The National Highway Traffic Safety Administration said it had launched an inquiry into the death of Joshua Brown, who died when his Tesla Model S collided with an articulated lorry.
The manufacturer confirmed the vehicle was operating in its “autopilot” self-driving mode at the time of the accident.
The system, the same as demonstrated in the Tesla Model X on Top Gear last week, accelerates, brakes, and keeps the vehicle in lane without any driver input. Using only the indicators, the driver can instruct the car to change lanes and overtake.
Tesla said that the white colour of the truck and a bright sky may have contributed to the system failing to “see” the truck before the collision.
The NHTSA said: “Preliminary reports indicate the vehicle crash occurred when a tractor-trailer made a left turn in front of the Tesla at an intersection on a non-controlled access highway.”
In a blog post Tesla said: “What we know is that the vehicle was on a divided highway with Autopilot engaged when a tractor trailer drove across the highway perpendicular to the Model S. Neither Autopilot nor the driver noticed the white side of the tractor trailer against a brightly lit sky, so the brake was not applied.
“The high ride height of the trailer combined with its positioning across the road and the extremely rare circumstances of the impact caused the Model S to pass under the trailer, with the bottom of the trailer impacting the windshield of the Model S.

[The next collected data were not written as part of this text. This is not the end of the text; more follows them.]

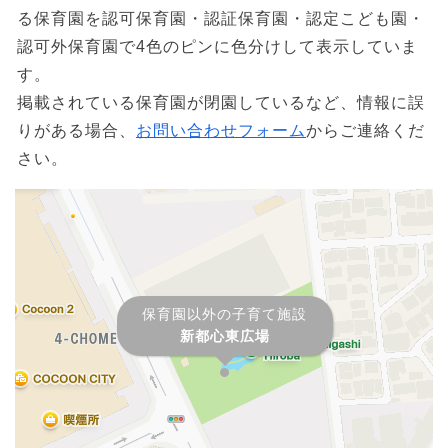
る保育園を認可保育園・認証保育園・認定こども園・
認可外保育園で4色のピンに色分けして表示していま
す。
掲載されている保育園が閉園しているなど、情報に誤
りがある場合、
お問い合わせフォーム
からご連絡くだ
さい。
保育園以外の子育て施設
新都心東広場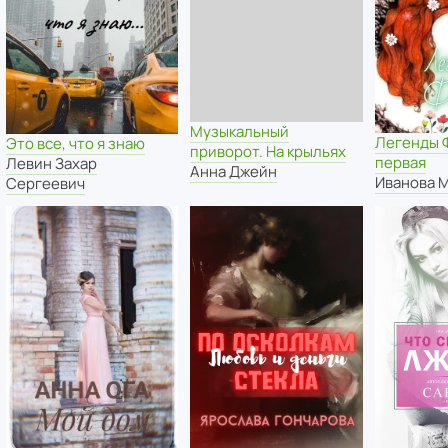
Музыкальный
Легенды 
Это все, что я знаю
приворот. На крыльях
первая
Левин Захар
Анна Джейн
Иванова 
Сергеевич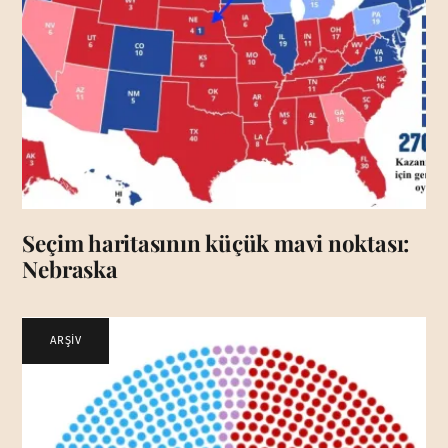
Seçim haritasının küçük mavi noktası:
Nebraska
ARŞİV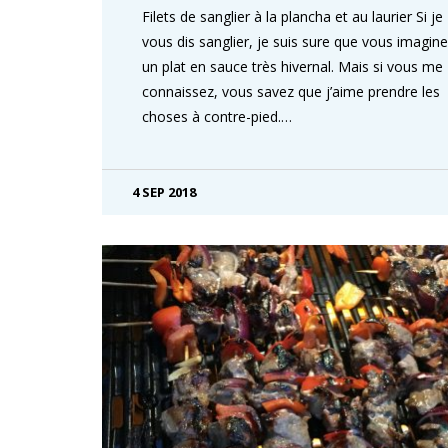
Filets de sanglier à la plancha et au laurier Si je
vous dis sanglier, je suis sure que vous imagin
un plat en sauce très hivernal. Mais si vous me
connaissez, vous savez que j’aime prendre les
choses à contre-pied.…
4 SEP 2018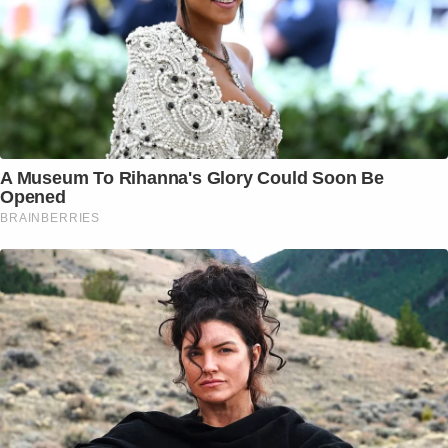
A Museum To Rihanna's Glory Could Soon Be
Opened
BRAINBERRIES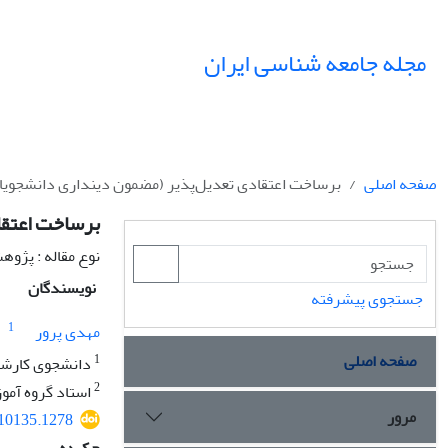
مجله جامعه شناسی ایران
صفحه اصلی
برساخت اعتقادی تعدیل‌پذیر (مضمون دینداری دانشجویان
برساخت اعتقا
نوع مقاله : پژو
نویسندگان
جستجوی پیشرفته
1
مهدی پرور
صفحه اصلی
1
دانشجوی کارشن
2
استاد گروه آمو
مرور
110135.1278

“Had the Model S impacted the front or rear of the trailer, even at high speed, its advanced crash safety system would likely have prevented serious injury as it has in numerous other similar incidents.”
The company emphasised that the autopilot function was an “assist feature” and didn’t absolve drivers from ultimate responsibility.
It added: “It is important to note that Tesla disables autopilot by default and requires explicit acknowledgement that the system is new technology and still in a public beta phase before it can be enabled.
“When drivers activate autopilot, the acknowledgment box explains, among other things, that autopilot ‘is an assist feature that requires you to keep your hands on the steering wheel at all times,’ and that ‘you need to maintain control and responsibility for your vehicle’ while using it. Additionally, every time that Autopilot is engaged, the car reminds the driver to ‘Always keep your hands on the wheel. Be prepared to take over at any time.’”
And the firm insisted that self-driving features were safe and would get even safer as the technology developed. It said that the crash was the first in 130 million self-driving miles compared with the global average of one fatality for every 60 millions miles.
It added: “As more real-world miles accumulate and the software logic accounts for increasingly rare events, the probability of injury will keep decreasing. Autopilot is getting better all the time, but it is not perfect and still requires the driver to remain alert. Nonetheless, when used in conjunction with driver oversight, the data is unequivocal that Autopilot reduces driver workload and results in a statistically significant improvement in safety when compared to purely manual driving.”
Nonetheless, the incident could be a setback for car manufacturers who are investing heavily in self-driving features. Alongside the pioneering Tesla, established companies such as BMW, Volvo and Audi are developing their own systems to take over the driving process.
While motorists are increasingly accepting of driver aid functions, fatal crashes, no matter how rare, are likely to have buyers questioning the computer systems.